• _Assignment_
Look through the material below. Copy each line that contains the string "SPUMANT".

----

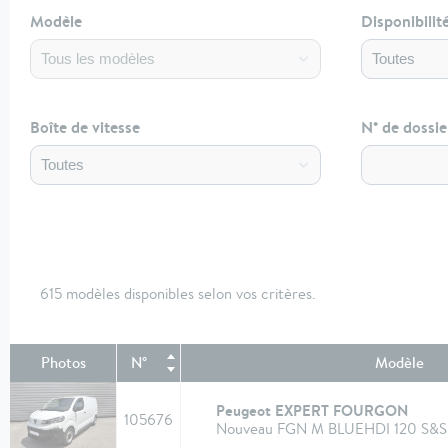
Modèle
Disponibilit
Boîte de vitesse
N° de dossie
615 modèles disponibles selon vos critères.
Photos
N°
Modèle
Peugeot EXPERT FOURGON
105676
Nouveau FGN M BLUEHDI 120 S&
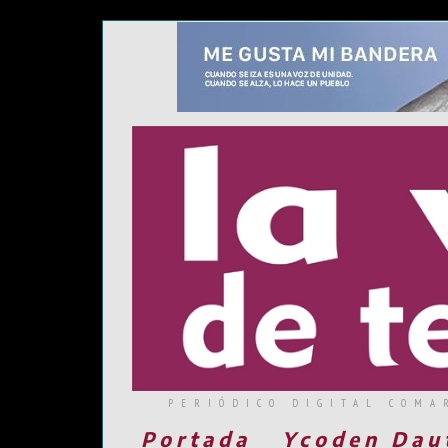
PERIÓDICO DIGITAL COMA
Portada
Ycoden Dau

----

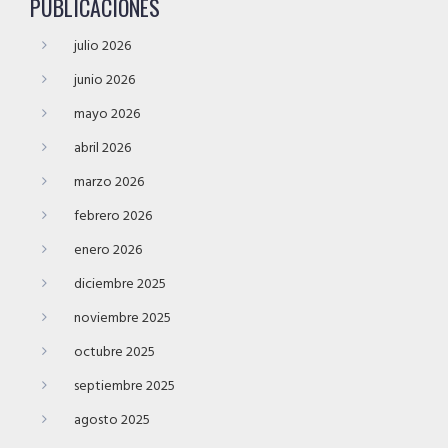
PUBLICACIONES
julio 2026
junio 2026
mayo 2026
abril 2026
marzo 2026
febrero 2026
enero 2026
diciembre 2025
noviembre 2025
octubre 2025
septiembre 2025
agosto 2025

----

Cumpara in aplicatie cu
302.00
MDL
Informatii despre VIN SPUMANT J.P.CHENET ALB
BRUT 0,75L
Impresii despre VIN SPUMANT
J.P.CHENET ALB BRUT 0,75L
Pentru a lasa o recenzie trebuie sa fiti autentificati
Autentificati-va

----

• _Task output_
Informatii despre VIN SPUMANT J.P.CHENET ALB
Impresii despre VIN SPUMANT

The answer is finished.